Work instructions:
No image is to be carried over; reproduce the rest of the listing word for word.

Input data:
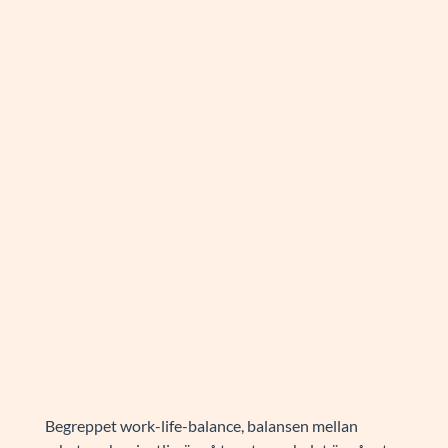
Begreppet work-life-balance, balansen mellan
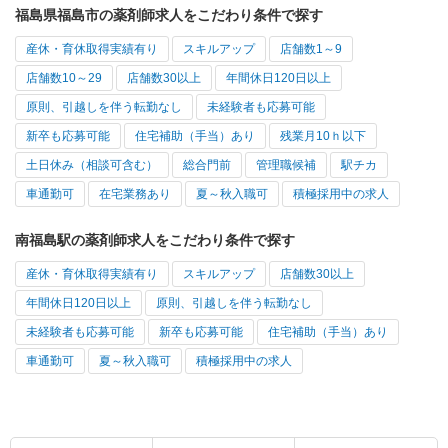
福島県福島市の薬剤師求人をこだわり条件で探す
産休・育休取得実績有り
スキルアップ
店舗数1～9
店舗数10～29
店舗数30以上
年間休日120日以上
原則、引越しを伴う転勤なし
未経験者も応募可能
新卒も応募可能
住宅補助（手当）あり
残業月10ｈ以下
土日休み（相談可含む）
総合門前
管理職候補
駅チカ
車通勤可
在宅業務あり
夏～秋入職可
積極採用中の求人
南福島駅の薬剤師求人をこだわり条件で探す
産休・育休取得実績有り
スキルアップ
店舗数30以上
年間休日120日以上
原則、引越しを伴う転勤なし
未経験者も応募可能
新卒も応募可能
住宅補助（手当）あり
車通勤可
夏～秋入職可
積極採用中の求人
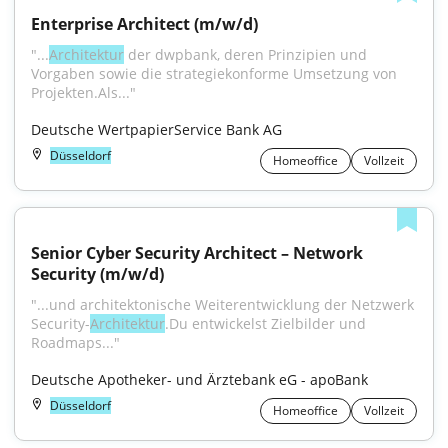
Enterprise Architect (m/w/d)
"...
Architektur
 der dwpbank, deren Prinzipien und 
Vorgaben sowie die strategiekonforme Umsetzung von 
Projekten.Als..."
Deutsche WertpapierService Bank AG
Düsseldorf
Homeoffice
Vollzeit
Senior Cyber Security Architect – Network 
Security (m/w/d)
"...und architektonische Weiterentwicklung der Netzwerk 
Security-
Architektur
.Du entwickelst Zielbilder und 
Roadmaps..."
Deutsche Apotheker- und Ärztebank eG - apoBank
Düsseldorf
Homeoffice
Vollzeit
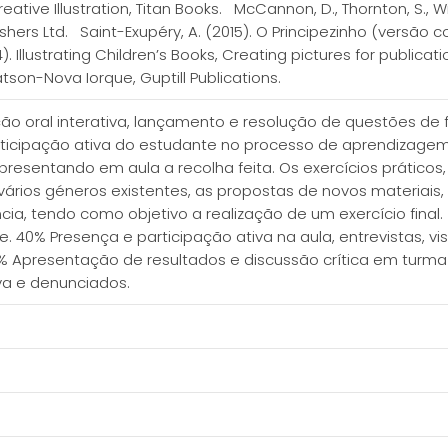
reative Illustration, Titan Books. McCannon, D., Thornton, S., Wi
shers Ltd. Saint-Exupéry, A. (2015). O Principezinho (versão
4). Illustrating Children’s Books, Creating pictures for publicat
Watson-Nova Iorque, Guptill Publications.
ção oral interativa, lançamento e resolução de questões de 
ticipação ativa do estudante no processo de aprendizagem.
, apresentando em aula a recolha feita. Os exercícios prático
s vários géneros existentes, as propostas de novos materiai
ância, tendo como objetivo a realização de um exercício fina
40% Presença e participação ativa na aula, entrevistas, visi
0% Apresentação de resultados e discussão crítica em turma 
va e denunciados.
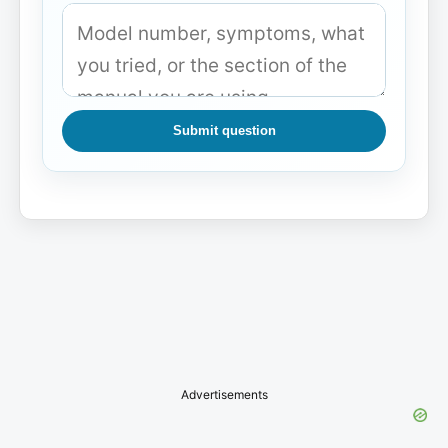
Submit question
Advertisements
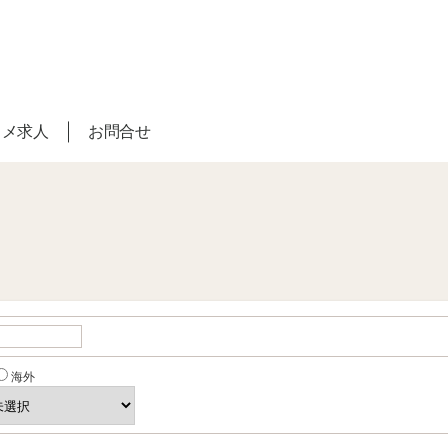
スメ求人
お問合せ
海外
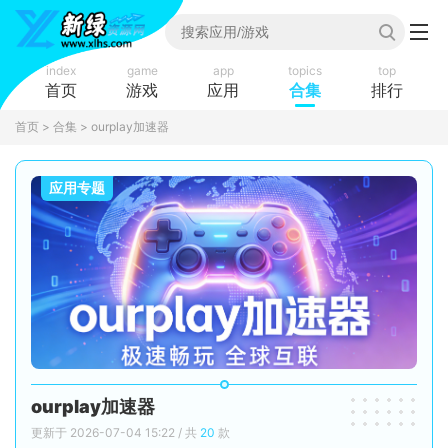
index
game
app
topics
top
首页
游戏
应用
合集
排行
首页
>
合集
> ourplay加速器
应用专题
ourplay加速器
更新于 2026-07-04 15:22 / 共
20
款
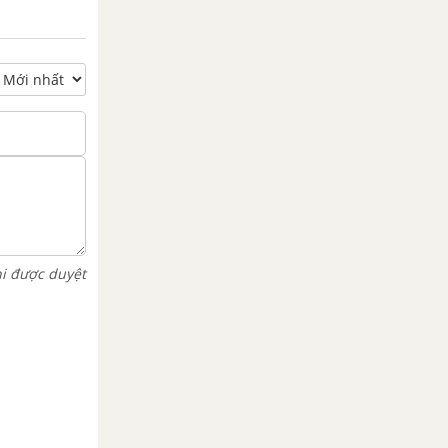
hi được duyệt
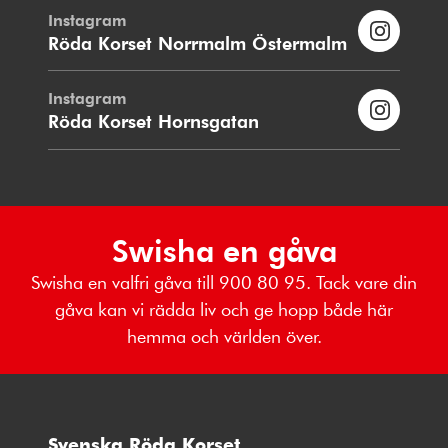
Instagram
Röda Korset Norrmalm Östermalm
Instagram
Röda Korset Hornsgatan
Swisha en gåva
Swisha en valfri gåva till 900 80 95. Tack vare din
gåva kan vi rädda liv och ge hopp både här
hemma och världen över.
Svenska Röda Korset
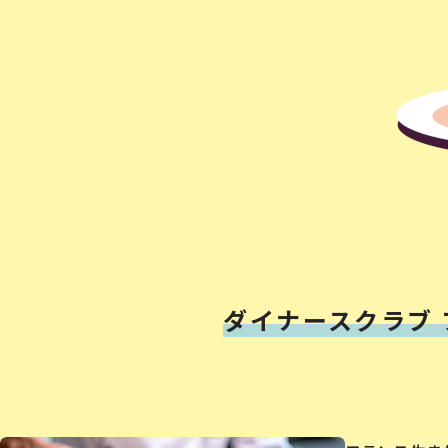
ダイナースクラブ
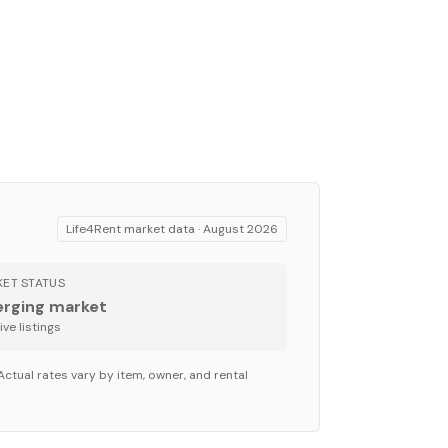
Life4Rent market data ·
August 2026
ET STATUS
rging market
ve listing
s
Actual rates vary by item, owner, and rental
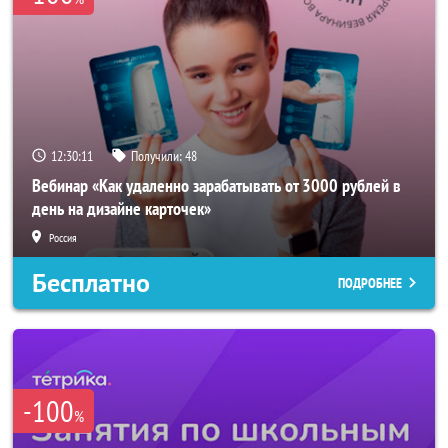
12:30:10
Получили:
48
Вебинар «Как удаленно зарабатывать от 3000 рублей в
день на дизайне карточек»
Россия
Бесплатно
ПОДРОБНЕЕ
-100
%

Response below:
Begreppet work-life-balance, balansen mellan
福島県福島市の薬剤師求人をこだわり条件で探す
産休・育休取得実績有り
スキルアップ
店舗数1～9
店舗数10～29
店舗数30以上
年間休日120日以上
原則、引越しを伴う転勤なし
未経験者も応募可能
新卒も応募可能
住宅補助（手当）あり
残業月10ｈ以下
土日休み（相談可含む）
総合門前
管理職候補
駅チカ
車通勤可
在宅業務あり
夏～秋入職可
積極採用中の求人
南福島駅の薬剤師求人をこだわり条件で探す
産休・育休取得実績有り
スキルアップ
店舗数30以上
年間休日120日以上
原則、引越しを伴う転勤なし
未経験者も応募可能
新卒も応募可能
住宅補助（手当）あり
車通勤可
夏～秋入職可
積極採用中の求人
Enterprise Architect (m/w/d)
"...
Architektur
 der dwpbank, deren Prinzipien und 
Vorgaben sowie die strategiekonforme Umsetzung von 
Projekten.Als..."
Deutsche WertpapierService Bank AG
Düsseldorf
Homeoffice
Vollzeit
Senior Cyber Security Architect – Network 
Security (m/w/d)
"...und architektonische Weiterentwicklung der Netzwerk 
Security-
Architektur
.Du entwickelst Zielbilder und 
Roadmaps..."
Deutsche Apotheker- und Ärztebank eG - apoBank
Düsseldorf
Homeoffice
Vollzeit
reative Illustration, Titan Books. McCannon, D., Thornton, S., Wi
shers Ltd. Saint-Exupéry, A. (2015). O Principezinho (versão
4). Illustrating Children’s Books, Creating pictures for publicat
Watson-Nova Iorque, Guptill Publications.
ção oral interativa, lançamento e resolução de questões de 
ticipação ativa do estudante no processo de aprendizagem.
, apresentando em aula a recolha feita. Os exercícios prático
s vários géneros existentes, as propostas de novos materiai
ância, tendo como objetivo a realização de um exercício fina
40% Presença e participação ativa na aula, entrevistas, visi
0% Apresentação de resultados e discussão crítica em turma 
va e denunciados.
Submit question
Advertisements
スメ求人
お問合せ
海外
index
game
app
topics
top
首页
游戏
应用
合集
排行
首页
>
合集
> ourplay加速器
应用专题
ourplay加速器
更新于 2026-07-04 15:22 / 共
20
款
hi được duyệt
Instagram
Röda Korset Norrmalm Östermalm
Instagram
Röda Korset Hornsgatan
Swisha en gåva
Swisha en valfri gåva till 900 80 95. Tack vare din
gåva kan vi rädda liv och ge hopp både här
hemma och världen över.
Svenska Röda Korset
ダイナースクラブ
Life4Rent market data ·
August 2026
ET STATUS
rging market
ve listing
s
Actual rates vary by item, owner, and rental
12:30:10
Получили:
48
Вебинар «Как удаленно зарабатывать от 3000 рублей в
день на дизайне карточек»
Россия
Бесплатно
ПОДРОБНЕЕ
-100
%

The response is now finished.